- **Material for this exercise**:
== == ==

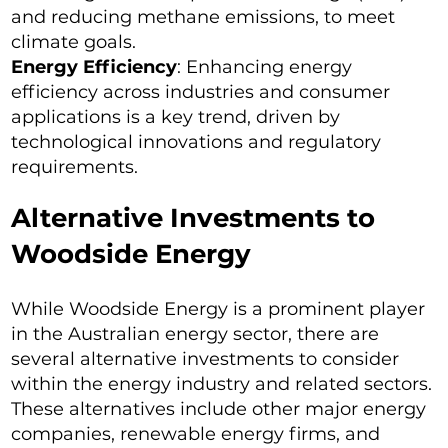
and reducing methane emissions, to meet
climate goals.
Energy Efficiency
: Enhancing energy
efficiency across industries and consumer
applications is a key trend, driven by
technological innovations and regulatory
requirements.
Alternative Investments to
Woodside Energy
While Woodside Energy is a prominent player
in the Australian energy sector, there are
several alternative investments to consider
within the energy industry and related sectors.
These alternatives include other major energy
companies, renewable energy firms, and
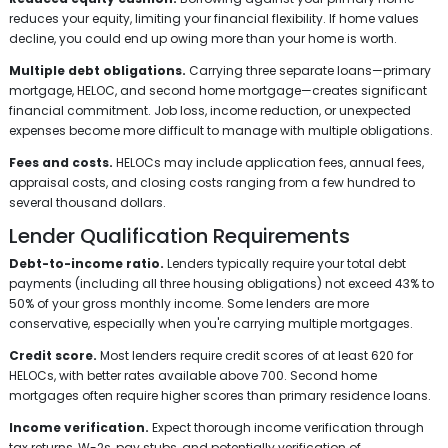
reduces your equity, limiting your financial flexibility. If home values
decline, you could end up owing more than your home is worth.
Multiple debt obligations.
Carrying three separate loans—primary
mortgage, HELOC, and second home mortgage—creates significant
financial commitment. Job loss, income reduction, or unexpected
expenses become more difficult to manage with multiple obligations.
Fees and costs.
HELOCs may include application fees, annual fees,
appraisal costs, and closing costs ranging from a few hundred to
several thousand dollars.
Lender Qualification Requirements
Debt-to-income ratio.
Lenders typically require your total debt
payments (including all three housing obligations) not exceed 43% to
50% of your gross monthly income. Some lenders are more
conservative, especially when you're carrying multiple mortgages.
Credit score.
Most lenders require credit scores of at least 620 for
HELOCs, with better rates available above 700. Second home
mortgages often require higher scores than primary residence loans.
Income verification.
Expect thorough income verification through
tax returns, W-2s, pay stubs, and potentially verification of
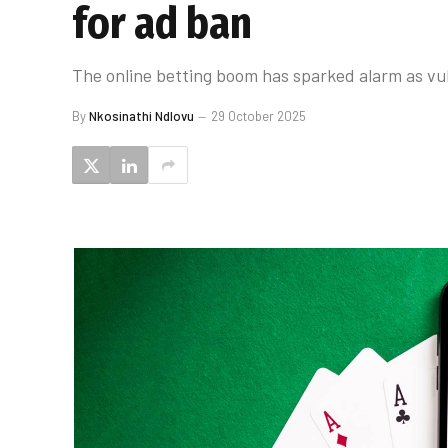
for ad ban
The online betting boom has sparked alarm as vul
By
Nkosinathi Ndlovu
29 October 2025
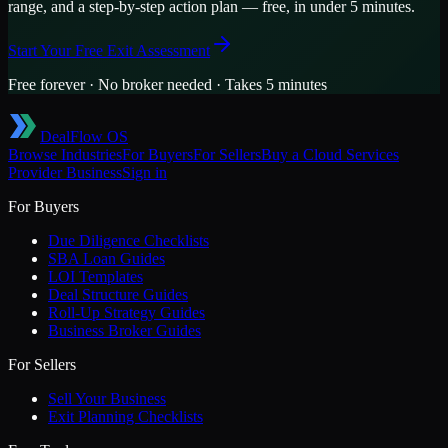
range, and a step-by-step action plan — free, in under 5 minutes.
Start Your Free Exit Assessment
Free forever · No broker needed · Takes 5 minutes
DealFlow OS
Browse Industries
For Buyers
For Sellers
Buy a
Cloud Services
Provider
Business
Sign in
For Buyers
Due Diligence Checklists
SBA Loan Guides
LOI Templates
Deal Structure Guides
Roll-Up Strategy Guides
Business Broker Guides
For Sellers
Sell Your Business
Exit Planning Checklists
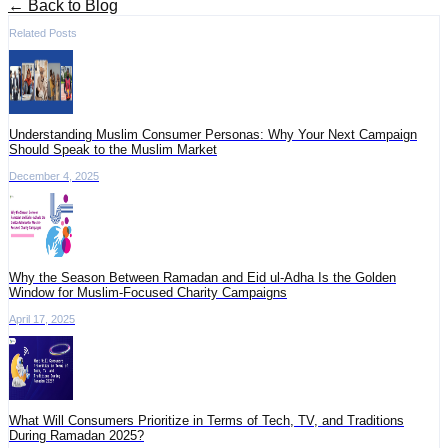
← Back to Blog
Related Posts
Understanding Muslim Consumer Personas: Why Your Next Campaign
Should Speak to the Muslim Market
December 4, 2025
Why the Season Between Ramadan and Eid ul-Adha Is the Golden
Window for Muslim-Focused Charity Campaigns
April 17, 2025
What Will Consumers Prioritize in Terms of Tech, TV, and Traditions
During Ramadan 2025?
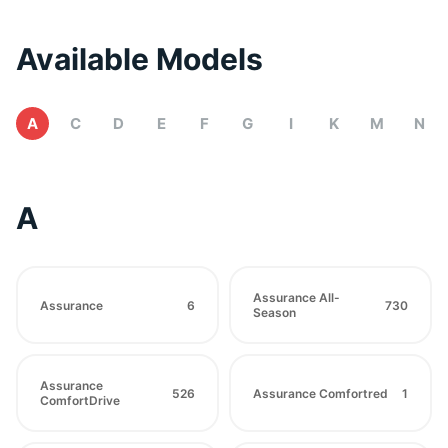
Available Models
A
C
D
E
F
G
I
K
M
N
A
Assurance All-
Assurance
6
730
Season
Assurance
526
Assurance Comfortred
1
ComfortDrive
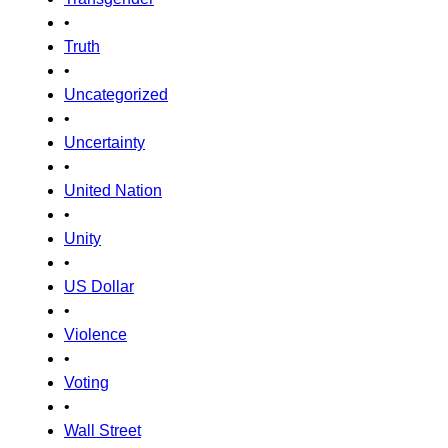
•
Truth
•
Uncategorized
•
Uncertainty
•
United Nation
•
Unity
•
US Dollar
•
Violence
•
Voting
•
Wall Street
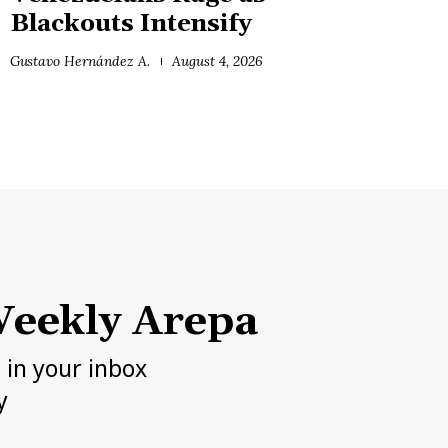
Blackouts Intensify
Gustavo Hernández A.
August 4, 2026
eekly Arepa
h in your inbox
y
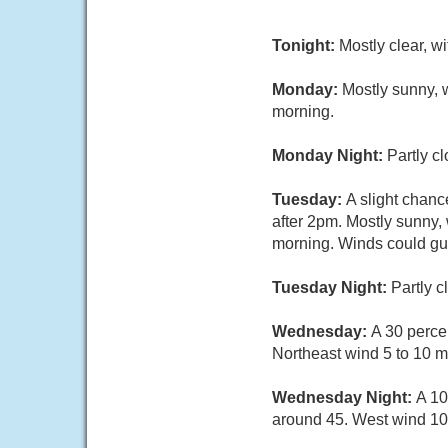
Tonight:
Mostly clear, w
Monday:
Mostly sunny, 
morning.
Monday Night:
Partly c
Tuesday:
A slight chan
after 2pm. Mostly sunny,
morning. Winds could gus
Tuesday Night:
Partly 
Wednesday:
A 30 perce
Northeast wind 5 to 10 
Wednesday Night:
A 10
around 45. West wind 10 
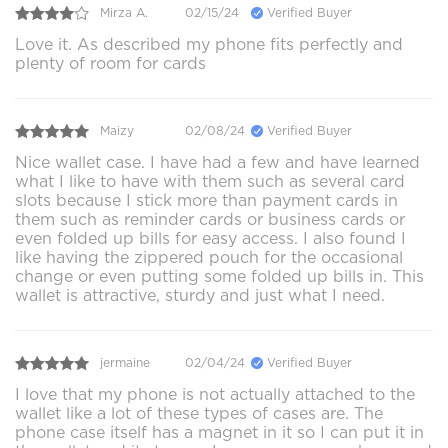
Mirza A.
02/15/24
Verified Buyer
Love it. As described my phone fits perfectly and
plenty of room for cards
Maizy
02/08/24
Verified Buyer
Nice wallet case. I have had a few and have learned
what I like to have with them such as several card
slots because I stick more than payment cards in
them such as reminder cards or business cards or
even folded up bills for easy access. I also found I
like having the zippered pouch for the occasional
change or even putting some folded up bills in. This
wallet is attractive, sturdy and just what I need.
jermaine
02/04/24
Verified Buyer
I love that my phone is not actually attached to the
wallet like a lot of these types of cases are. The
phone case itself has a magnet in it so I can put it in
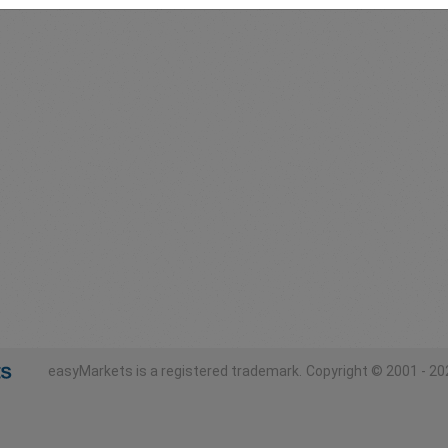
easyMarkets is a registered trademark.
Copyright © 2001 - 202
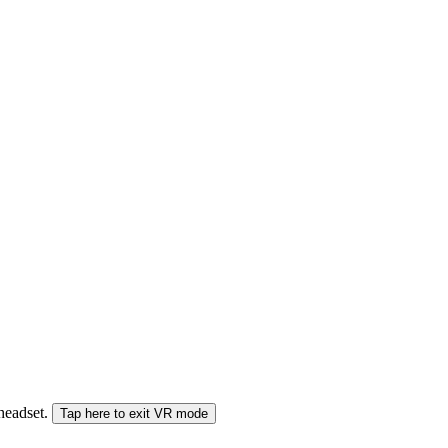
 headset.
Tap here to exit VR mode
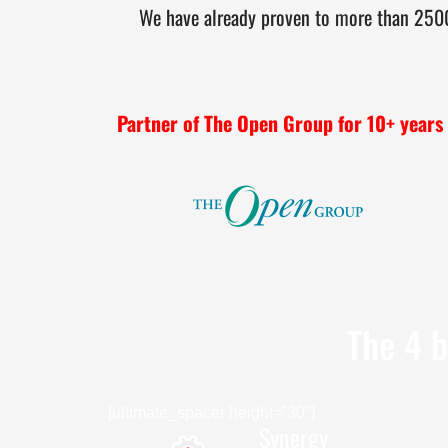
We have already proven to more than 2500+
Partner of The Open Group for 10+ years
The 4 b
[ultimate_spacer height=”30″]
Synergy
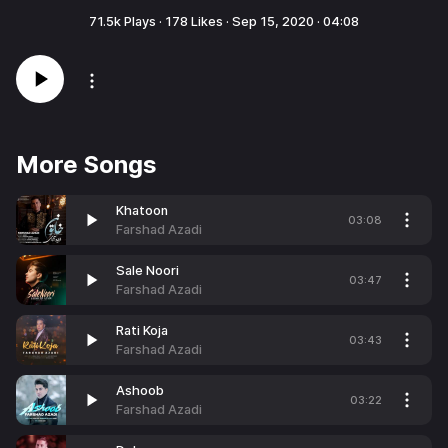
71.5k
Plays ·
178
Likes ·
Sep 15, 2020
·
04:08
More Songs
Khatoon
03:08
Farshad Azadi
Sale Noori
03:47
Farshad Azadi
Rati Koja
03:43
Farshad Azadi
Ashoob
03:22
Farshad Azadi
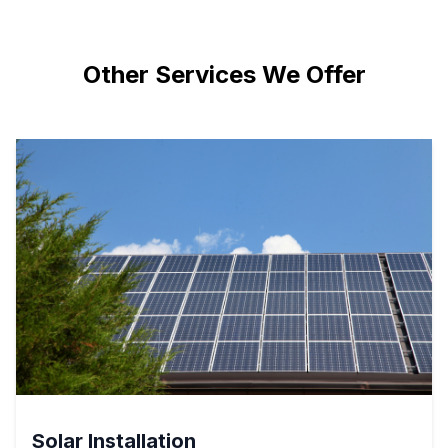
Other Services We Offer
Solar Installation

== == ==

- **The problem**: Restate the data word for word from its first line through the line with "expenses become more", leaving out any picture along the way.

- **Exercise result**:
and reducing methane emissions, to meet
climate goals.
Energy Efficiency
: Enhancing energy
efficiency across industries and consumer
applications is a key trend, driven by
technological innovations and regulatory
requirements.
Alternative Investments to
Woodside Energy
While Woodside Energy is a prominent player
in the Australian energy sector, there are
several alternative investments to consider
within the energy industry and related sectors.
These alternatives include other major energy
companies, renewable energy firms, and
reduces your equity, limiting your financial flexibility. If home values
decline, you could end up owing more than your home is worth.
Multiple debt obligations.
Carrying three separate loans—primary
mortgage, HELOC, and second home mortgage—creates significant
financial commitment. Job loss, income reduction, or unexpected
expenses become more difficult to manage with multiple obligations.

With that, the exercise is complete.